All opposition parties are now focusing their attention on the Supreme Court where the fundamental rights petitions of at least four parties are listed for hearing tomorrow (May 11). The first to file was Charitha Gunaratne, an attorney at law and backer of the SJB. The other petitions are also to be taken up tomorrow. Among those who are petitioners are: Victor Ivan and seven others – T.M Premawardena, Prof Anton Meemana, A.M. Jiffry, S. Sivagurunathan, Mahinda Hattaka, M.S. Jayakodi and Dr H.D.S.F.D. Herath, the Centre for Policy Alternatives (CPA) and its Executive Director, Dr. Paikiasothy Saravanamuttu and the SJB General Secretary Ranjith Madduma Bandara.

In essence, the petitioners are all challenging the decision by Election Commission Chairman Mahinda Deshapriya to fix June 20 as the new date for parliamentary elections.

In the midst of this, former Speaker Karu Jayasuriya, who is Chairman of the Constitutional Council, wrote on Thursday to all members to attend a meeting to be held tomorrow (Monday) at the official residence of the Speaker in Battaramulla. The letter does not accompany an agenda and the exact reason for the meeting has not been given.

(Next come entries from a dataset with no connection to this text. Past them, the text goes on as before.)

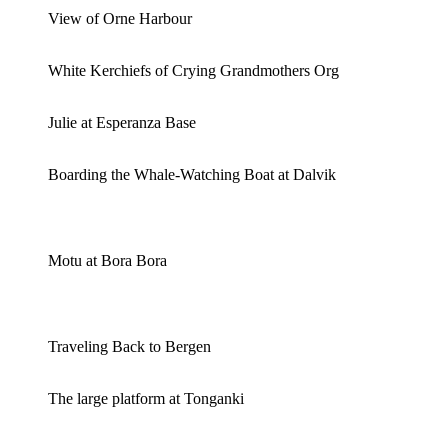
View of Orne Harbour
White Kerchiefs of Crying Grandmothers Org
Julie at Esperanza Base
Boarding the Whale-Watching Boat at Dalvik
Motu at Bora Bora
Traveling Back to Bergen
The large platform at Tonganki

However, official sources said the meeting was intended to discuss the functioning of different independent commissions. The move, these sources said, would include a “possible discussion” on the functioning of the Election Commission. This is particularly in the light of increasing reports about continuing friction between the Chairman and a member of the Commission.

Social activity resumes tomorrow after a prolonged curfew. The two major challenges for the government are to speed towards a return to normalcy after reducing the spike in Corvid-19 cases. It is a rough road and one with obstacles. A further spike in cases could slow things down.  For the opposition parties, barring the TNA, their immediate focus to re-summon Parliament has failed. The government is firm it will not re-summon the dissolved Parliament again. The opposition parties’ hopes are now pinned on the outcome of petitions before the Supreme Court. In all this, the TNA, as an opposition grouping, has outsmarted all others.